Daher wird es wohl noch Jahre dauern, bis durch mehr Offenheit und mehr demokratische Teilhabe die Zahl der Demonstrationen wieder sinkt. Ob das geschieht, hängt aber auch davon ab, ob die Politik sich von der Wirtschaft emanzipiert und es schafft wieder die Rahmenbedingungen für das Zusammenleben zum Wohle Aller zu gestalten. Solange die Politik dem von der Wirtschaft dominierten Wandel hinterher läuft, statt ihn zu gestalten, blieben Demonstrationen eine Notwendigkeit.
Es wäre dennoch klug, wenn die Bürger die Zahl der Demonstrationen beschränken, oder auch andere Formen der politischen Meinungsäußerung nutzen, damit das Instrument Demonstration nicht durch übermäßigen Gebrauch stumpf wird.
Das Bild oben entstand im Stuttgarter Schlossgarten bei einer Demonstration gegen die Tieferlegung des Stuttgarter Hauptbahnhofes für den die meisten im Bild sichtbaren Bäume fallen mussten, was den Park als Naherholungsgebiet zerstörte.

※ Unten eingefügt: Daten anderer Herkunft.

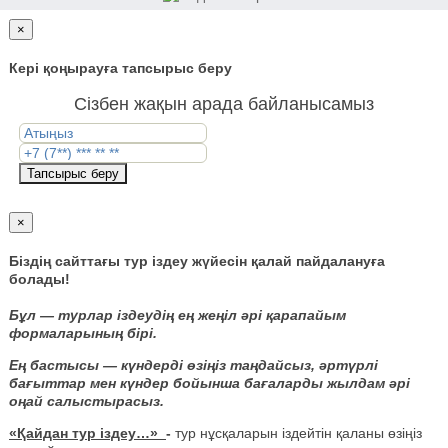
×
Кері қоңырауға тапсырыс беру
Сізбен жақын арада байланысамыз
Тапсырыс беру
×
Біздің сайттағы тур іздеу жүйесін қалай пайдалануға
болады!
Бұл — турлар іздеудің ең жеңіл әрі қарапайым
формаларының бірі.
Ең бастысы — күндерді өзіңіз таңдайсыз, әртүрлі
бағыттар мен күндер бойынша бағаларды жылдам әрі
оңай салыстырасыз.
«Қайдан тур іздеу…»
-
тур нұсқаларын іздейтін қаланы өзіңіз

Das Bild zeigt auch, dass die Polizisten rechts - weit weg von der Abschrankung - wohl Angst haben, denn angesichts der Menschenmenge hätten sie wohl keine Chance ungeschoren davon zu kommen. Dass es zu solchen Szenen kam, bei denen die Polizei den Kopf hin halten muss, zeigt, dass die Politik im Vorfeld versagt hatte.